Observations
Bitcoind startup performance (Fully synced node)
While running procmon when starting bitcoind.exe I noticed millions of file open/read/close events to the chainstate leveldb dir. The high frequency file open/close events occurred during this: (init.cpp)
if (!ActivateBestChain(state, chainparams)) ..
Investigating this further led me to level DB’s LRUCache. We use a value of 64 for max_open_files:
options.max_open_files = 64;
in static leveldb::Options GetOptions(size_t nCacheSize)
As far as I know and read online the default for LevelDB is 1000.
I’ve noticed some (I consider significant) performance improvements by increasing the max_open_files var to the default 1000. This avoids the overhead of many thousand (per second) open/close operations on the files in the chainstate dir. This also avoids the unnecessary high frequency allocations created each time on the heap (LevelDB’s Win32RandomAccessFile objects).
I am not a levelDB expert but from what I can gather this value needs to not exceed the maximum number of file handles that the process can have but 64 seems a bit on the low side.
Results
Here are some of my results while doing 5 iterations of max_open_files = 64 and 1000. The timings are timing the ActivateBestChain
function call (Using high resolution timer).
Questions:
- Why did we chose 64 as the fixed global value of max_open_files?

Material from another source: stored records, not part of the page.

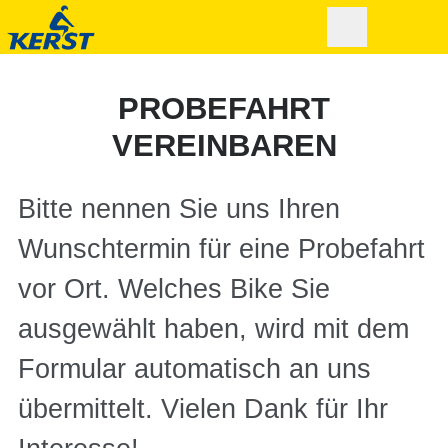
PROBEFAHRT
VEREINBAREN
Bitte nennen Sie uns Ihren
Wunschtermin für eine Probefahrt
vor Ort. Welches Bike Sie
ausgewählt haben, wird mit dem
Formular automatisch an uns
übermittelt. Vielen Dank für Ihr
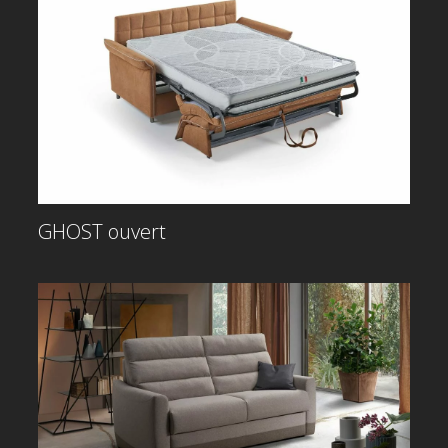
GHOST ouvert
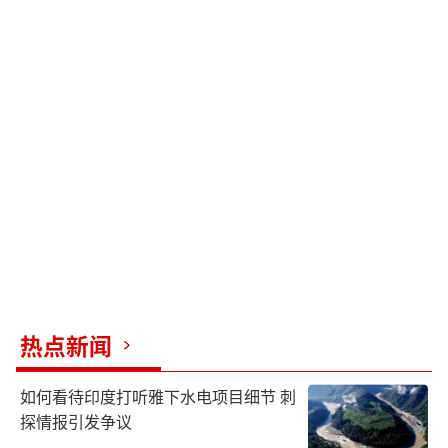
热点新闻
如何看待印度打听雅下水电项目细节 刺
探情报引发争议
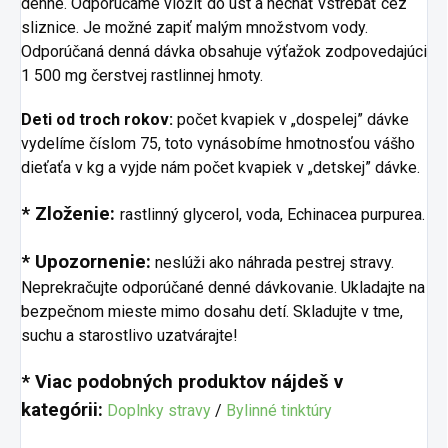
denne. Odporúčame vložiť do úst a nechať vstrebať cez
sliznice. Je možné zapiť malým množstvom vody.
Odporúčaná denná dávka obsahuje výťažok zodpovedajúci
1 500 mg čerstvej rastlinnej hmoty.
Deti od troch rokov:
počet kvapiek v „dospelej” dávke
vydelíme číslom 75, toto vynásobíme hmotnosťou vášho
dieťaťa v kg a vyjde nám počet kvapiek v „detskej” dávke.
* Zloženie:
rastlinný glycerol, voda, Echinacea purpurea.
* Upozornenie:
neslúži ako náhrada pestrej stravy.
Neprekračujte odporúčané denné dávkovanie. Ukladajte na
bezpečnom mieste mimo dosahu detí. Skladujte v tme,
suchu a starostlivo uzatvárajte!
* Viac podobných produktov nájdeš v
kategórii:
Doplnky stravy
/
Bylinné tinktúry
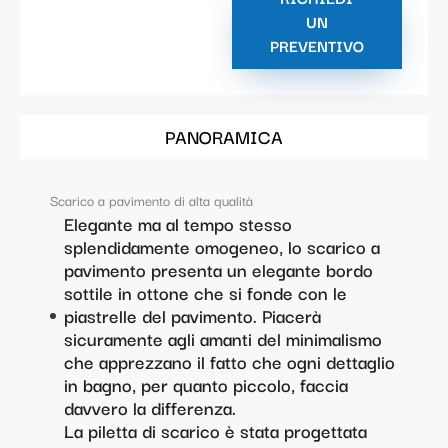
UN
PREVENTIVO
PANORAMICA
Scarico a pavimento di alta qualità
Elegante ma al tempo stesso
splendidamente omogeneo, lo scarico a
pavimento presenta un elegante bordo
sottile in ottone che si fonde con le
piastrelle del pavimento. Piacerà
sicuramente agli amanti del minimalismo
che apprezzano il fatto che ogni dettaglio
in bagno, per quanto piccolo, faccia
davvero la differenza.
La piletta di scarico è stata progettata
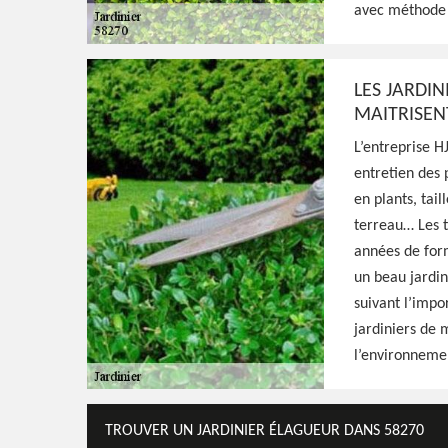
avec méthode p
matériels nécessaires pour entretenir de v
tarif raisonnable pour ce faire
LES JARDIN
MAITRISEN
Voir Nos Realisations
Contactez-Nous!
L’entreprise H
entretien des 
en plants, tail
terreau… Les t
années de form
un beau jardin
suivant l’impo
jardiniers de 
l’environneme
TROUVER UN JARDINIER ÉLAGUEUR DANS 58270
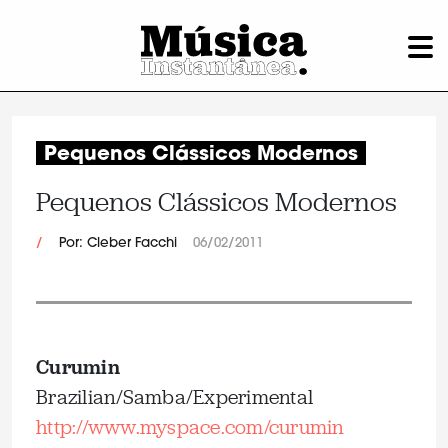
Pequenos Clássicos Modernos
Pequenos Clássicos Modernos
/
Por: Cleber Facchi
06/02/2011
Curumin
Brazilian/Samba/Experimental
http://www.myspace.com/curumin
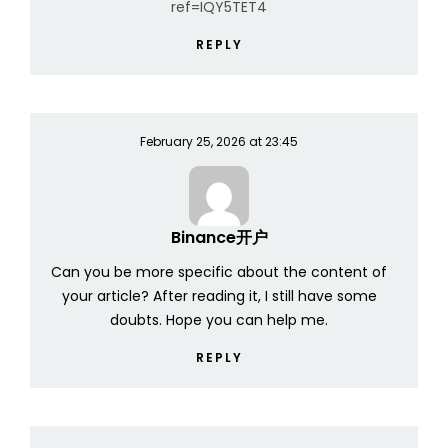
ref=IQY5TET4
REPLY
February 25, 2026 at 23:45
Binance开户
Can you be more specific about the content of
your article? After reading it, I still have some
doubts. Hope you can help me.
REPLY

- Should we expose the max_open_files via a command line option or should we be smarter with this value since it has performance benefits (Perhaps even with initial chain sync?)
My system: Dell XPS 17 9560 i7-7700HQ CPU @ 2.8 GHz, 2801 Mhz, 4 Cores. 16GB Ram, 512GB PCIe SSD, Windows 10
Release build (MSVC optimizations on /O2)
It would be interesting if someone can try some tests on a Linux machine. It could be related to some overhead with Windows’ CreateFile while opening the files.
If it’s accepted that this is a performance bottle neck then I am happy to propose a solution or do more research on this parameter. At the minimum expose it as a setting or command line option.